__Problem details__
Go through the listing below, count the lines that contain "rhythms", and state the number alone.

[Start of Attachment]

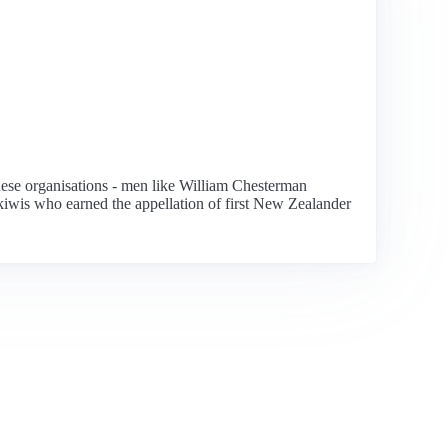
 these organisations - men like William Chesterman
kiwis who earned the appellation of first New Zealander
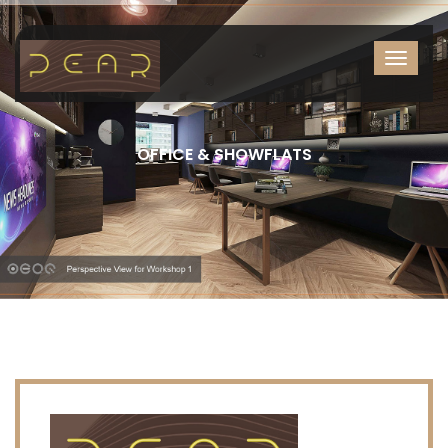
OFFICE & SHOWFLATS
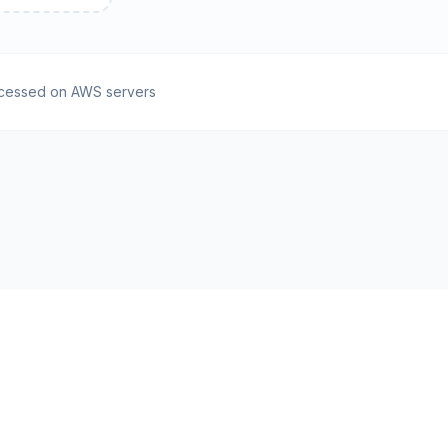
cessed on AWS servers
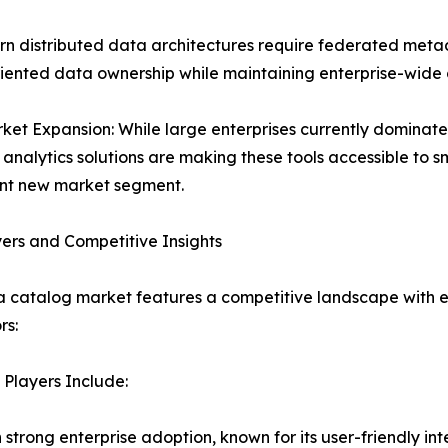
rn distributed data architectures require federated me
ented data ownership while maintaining enterprise-wide d
et Expansion: While large enterprises currently dominat
analytics solutions are making these tools accessible to 
ant new market segment.
ers and Competitive Insights
 catalog market features a competitive landscape with e
rs:
Players Include:
h strong enterprise adoption, known for its user-friendly i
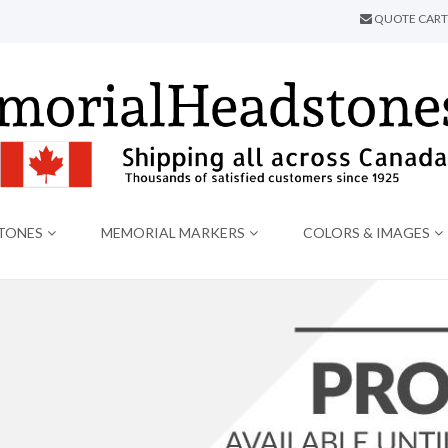
QUOTE CART
TONES
MEMORIAL MARKERS
COLORS & IMAGES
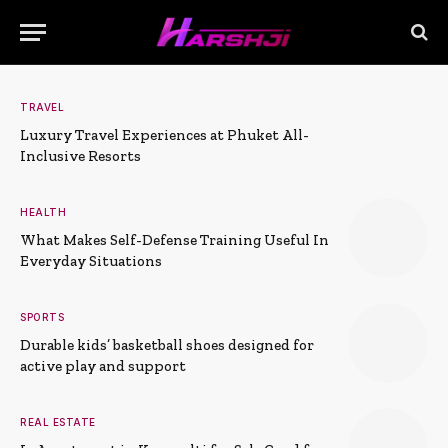
TRAVEL
Luxury Travel Experiences at Phuket All-
Inclusive Resorts
HEALTH
What Makes Self-Defense Training Useful In
Everyday Situations
SPORTS
Durable kids’ basketball shoes designed for
active play and support
REAL ESTATE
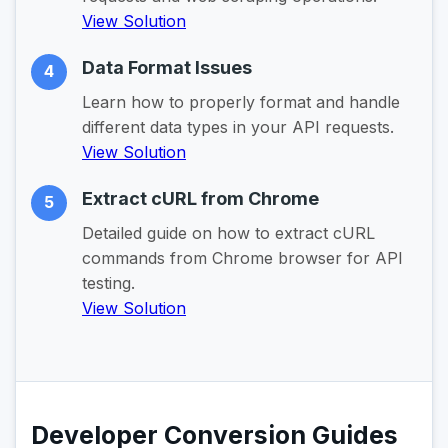
View Solution
Data Format Issues
4
Learn how to properly format and handle
different data types in your API requests.
View Solution
Extract cURL from Chrome
5
Detailed guide on how to extract cURL
commands from Chrome browser for API
testing.
View Solution
Developer Conversion Guides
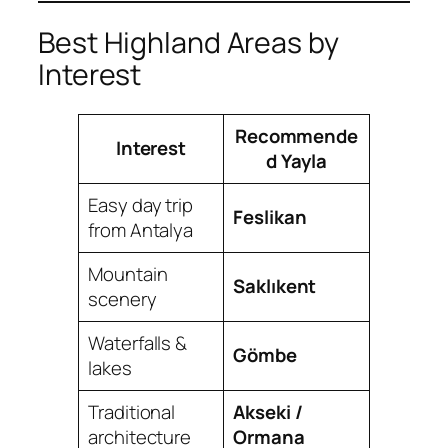
Best Highland Areas by
Interest
Recommende
Interest
d Yayla
Easy day trip
Feslikan
from Antalya
Mountain
Saklıkent
scenery
Waterfalls &
Gömbe
lakes
Traditional
Akseki /
architecture
Ormana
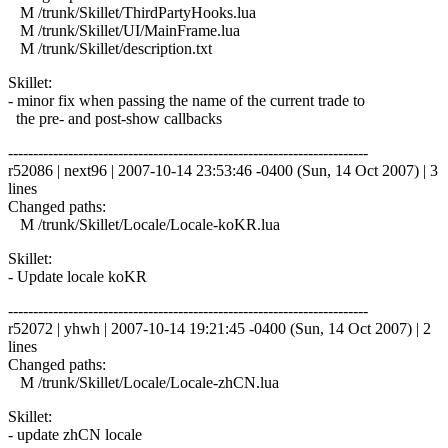
M /trunk/Skillet/ThirdPartyHooks.lua
M /trunk/Skillet/UI/MainFrame.lua
M /trunk/Skillet/description.txt
Skillet:
- minor fix when passing the name of the current trade to
the pre- and post-show callbacks
------------------------------------------------------------------------
r52086 | next96 | 2007-10-14 23:53:46 -0400 (Sun, 14 Oct 2007) | 3
lines
Changed paths:
M /trunk/Skillet/Locale/Locale-koKR.lua
Skillet:
- Update locale koKR
------------------------------------------------------------------------
r52072 | yhwh | 2007-10-14 19:21:45 -0400 (Sun, 14 Oct 2007) | 2
lines
Changed paths:
M /trunk/Skillet/Locale/Locale-zhCN.lua
Skillet:
- update zhCN locale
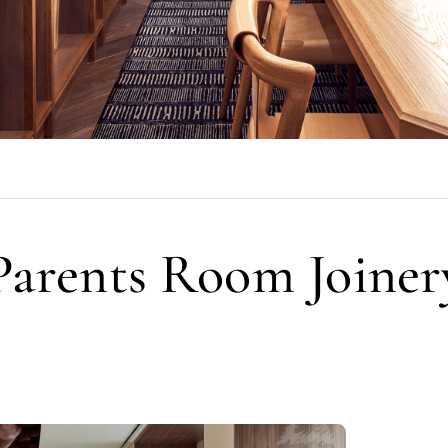
Parents Room Joiner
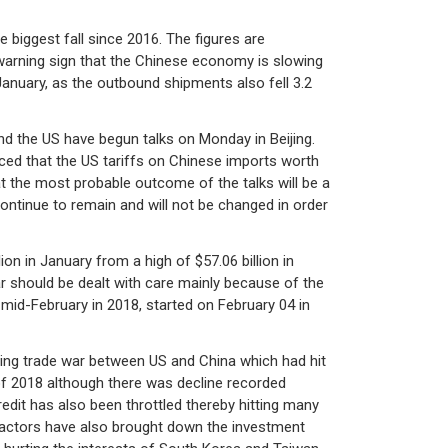
 biggest fall since 2016. The figures are
warning sign that the Chinese economy is slowing
anuary, as the outbound shipments also fell 3.2
nd the US have begun talks on Monday in Beijing.
ced that the US tariffs on Chinese imports worth
at the most probable outcome of the talks will be a
ontinue to remain and will not be changed in order
n in January from a high of $57.06 billion in
r should be dealt with care mainly because of the
 mid-February in 2018, started on February 04 in
oing trade war between US and China which had hit
of 2018 although there was decline recorded
edit has also been throttled thereby hitting many
 factors have also brought down the investment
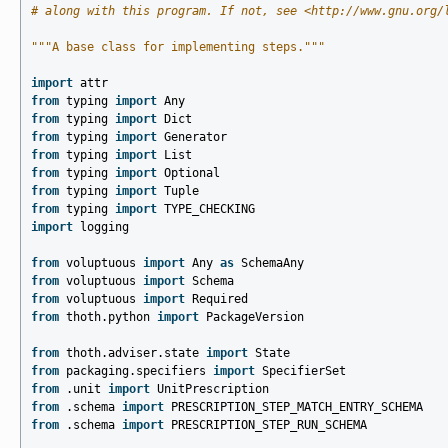
# along with this program. If not, see <http://www.gnu.org/
"""A base class for implementing steps."""
import
attr
from
typing
import
Any
from
typing
import
Dict
from
typing
import
Generator
from
typing
import
List
from
typing
import
Optional
from
typing
import
Tuple
from
typing
import
TYPE_CHECKING
import
logging
from
voluptuous
import
Any
as
SchemaAny
from
voluptuous
import
Schema
from
voluptuous
import
Required
from
thoth.python
import
PackageVersion
from
thoth.adviser.state
import
State
from
packaging.specifiers
import
SpecifierSet
from
.unit
import
UnitPrescription
from
.schema
import
PRESCRIPTION_STEP_MATCH_ENTRY_SCHEMA
from
.schema
import
PRESCRIPTION_STEP_RUN_SCHEMA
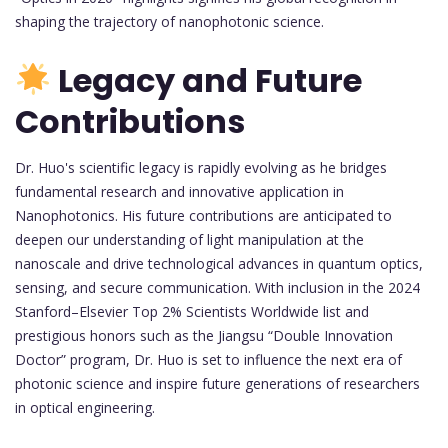
shaping the trajectory of nanophotonic science.
Legacy and Future
Contributions
Dr. Huo's scientific legacy is rapidly evolving as he bridges
fundamental research and innovative application in
Nanophotonics. His future contributions are anticipated to
deepen our understanding of light manipulation at the
nanoscale and drive technological advances in quantum optics,
sensing, and secure communication. With inclusion in the 2024
Stanford–Elsevier Top 2% Scientists Worldwide list and
prestigious honors such as the Jiangsu “Double Innovation
Doctor” program, Dr. Huo is set to influence the next era of
photonic science and inspire future generations of researchers
in optical engineering.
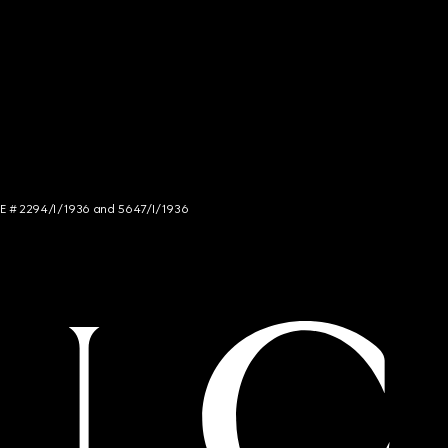
NCE # 2294/I/1936 and 5647/I/1936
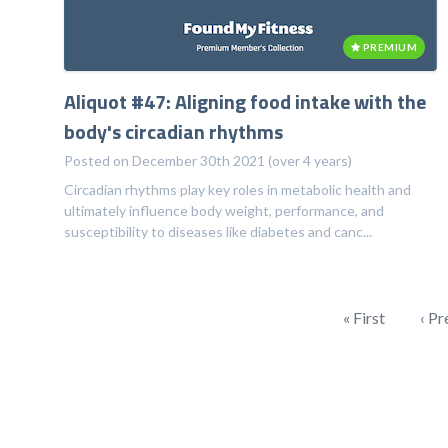
PREMIUM
Aliquot #47: Aligning food intake with the
body's circadian rhythms
Posted on December 30th 2021 (over 4 years)
Circadian rhythms play key roles in metabolic health and
ultimately influence body weight, performance, and
susceptibility to diseases like diabetes and canc...
« First
‹ Pr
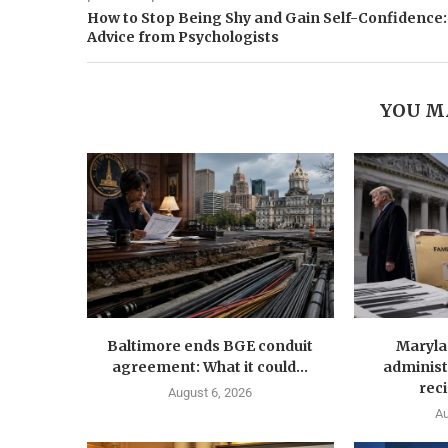
How to Stop Being Shy and Gain Self-Confidence:
Advice from Psychologists
YOU M
Baltimore ends BGE conduit
Maryla
agreement: What it could...
administ
reci
August 6, 2026
Au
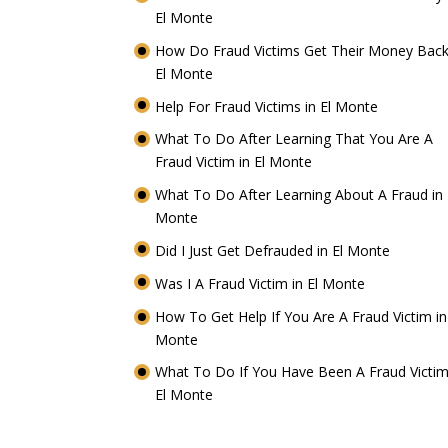
El Monte
How Do Fraud Victims Get Their Money Back
El Monte
Help For Fraud Victims in El Monte
What To Do After Learning That You Are A
Fraud Victim in El Monte
What To Do After Learning About A Fraud in 
Monte
Did I Just Get Defrauded in El Monte
Was I A Fraud Victim in El Monte
How To Get Help If You Are A Fraud Victim in
Monte
What To Do If You Have Been A Fraud Victim
El Monte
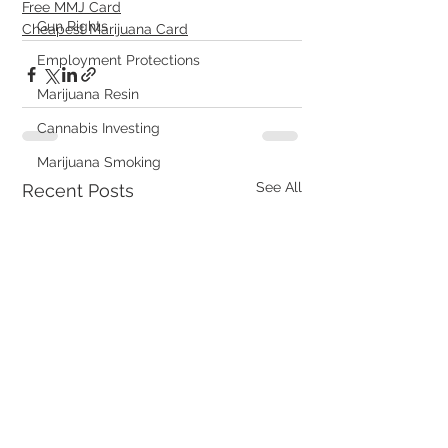
Free MMJ Card
Gun Rights
Cheapest Marijuana Card
Employment Protections
Marijuana Resin
Cannabis Investing
Marijuana Smoking
See All
Recent Posts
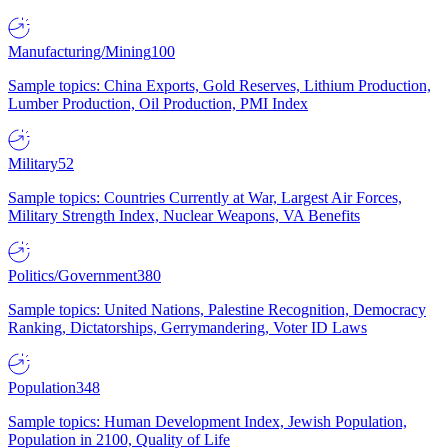
Manufacturing/Mining
100
Sample topics: China Exports, Gold Reserves, Lithium Production,
Lumber Production, Oil Production, PMI Index
Military
52
Sample topics: Countries Currently at War, Largest Air Forces,
Military Strength Index, Nuclear Weapons, VA Benefits
Politics/Government
380
Sample topics: United Nations, Palestine Recognition, Democracy
Ranking, Dictatorships, Gerrymandering, Voter ID Laws
Population
348
Sample topics: Human Development Index, Jewish Population,
Population in 2100, Quality of Life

[End of Attachment]

__Response__
2